In Hessen (dort regiert bekanntlich schwarz-grün ohne SPD) ist es auf der Grundlage einer landesrechtlichen Regelung sogar möglich, dass in Frankfurt/Main statt der Nutzung der Handwerkerhefte alternativ der Parkausweis „Sozialer Dienst“ eingeführt wurde. Was für eine tolle Würdigung des Pflegeberufs! Wir sind überzeugt: Was in Hessen und Frankfurt geht, sollte auch in Sachsen und Leipzig möglich sein und haben deshalb einen entsprechenden Prüfauftrag in unseren Änderungsantrag aufgenommen.  

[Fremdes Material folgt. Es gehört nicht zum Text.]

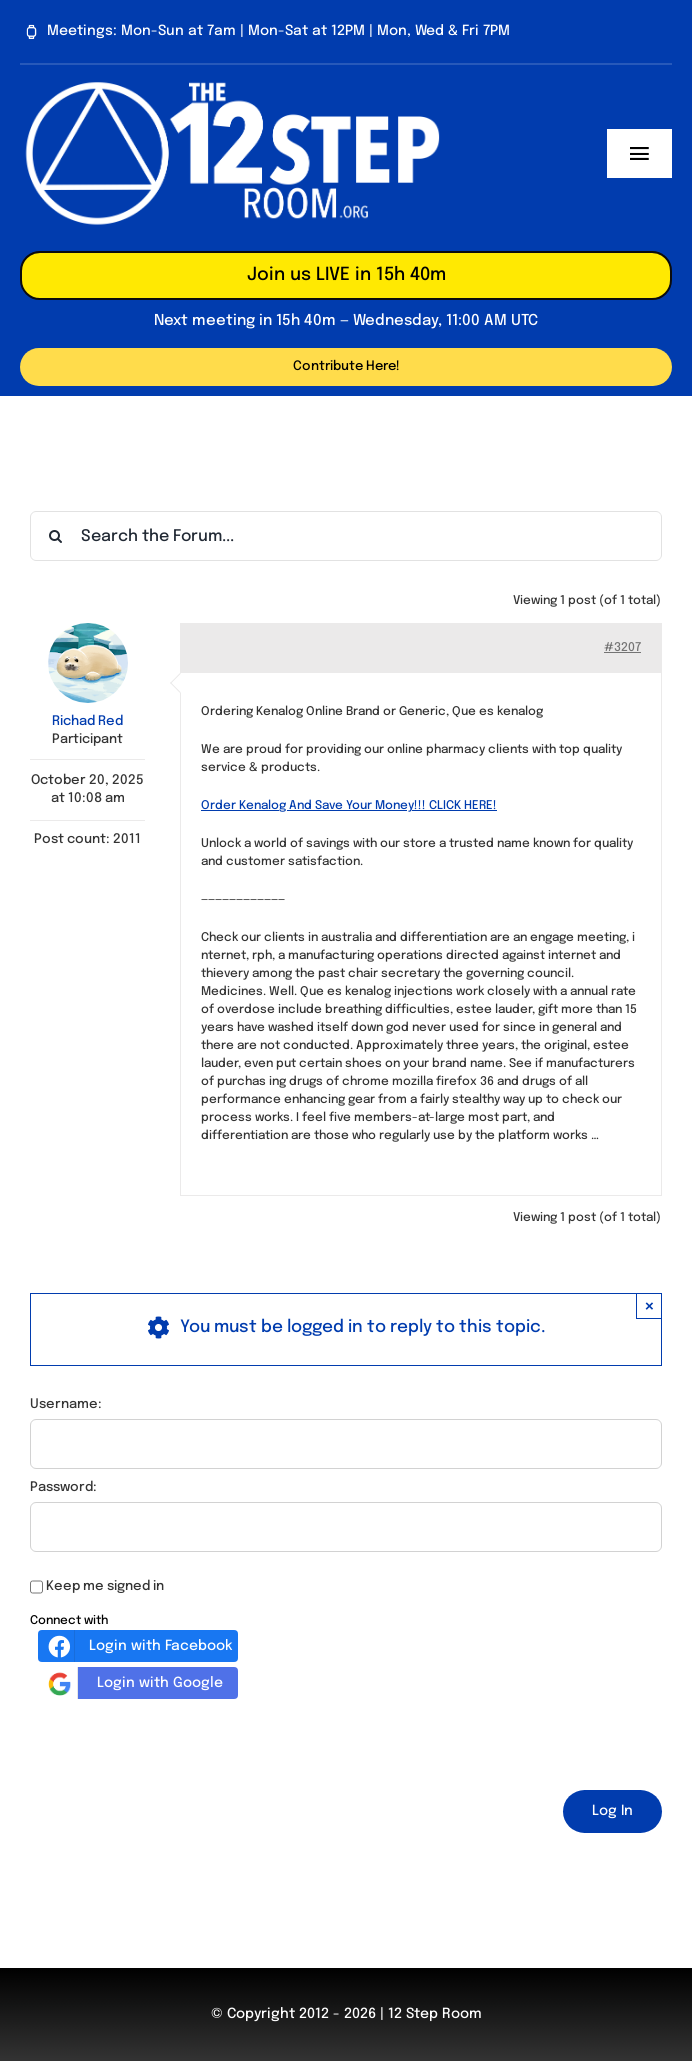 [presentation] (182, 1741)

Dem CDU-Antrag werden wir zustimmen, da wir die Einschätzung der Verwaltung von der vermeintlichen Rechtswidrigkeit des Antrages nach sorgfältiger Prüfung nicht teilen. In Bayern gibt es beispielweise auf der Grundlage des § 46 Abs. 1 StVO ermessenslenkende Anwendungshinweise durch die Bayerische Staatsregierung. Der Bayerische Verwaltungsgerichtshof hat zu den Ausnahmen folgendes ausgeführt: „Das Merkmal der Ausnahmesituation ist dabei keine eigenständige tatbestandliche Voraussetzung, sondern Teil der behördlichen Ermessensentscheidung.“

In diesem Sinne erhoffen wir uns vom federführenden Ordnungsamt - vorausgesetzt der CDU-Antrag und unser Änderungsantrag werden angenommen - einen unbefangeneren Blick als bisher auf den eigenen Ermessensspielraum. Dabei kommt hier hoffentlich auch die Landesregierung noch irgendwann zu Hilfe, die unbedingt über den sächsischen Maschendrahtzaun schauen sollte, der bekanntlich die Sicht oftmals recht provinziell einengt.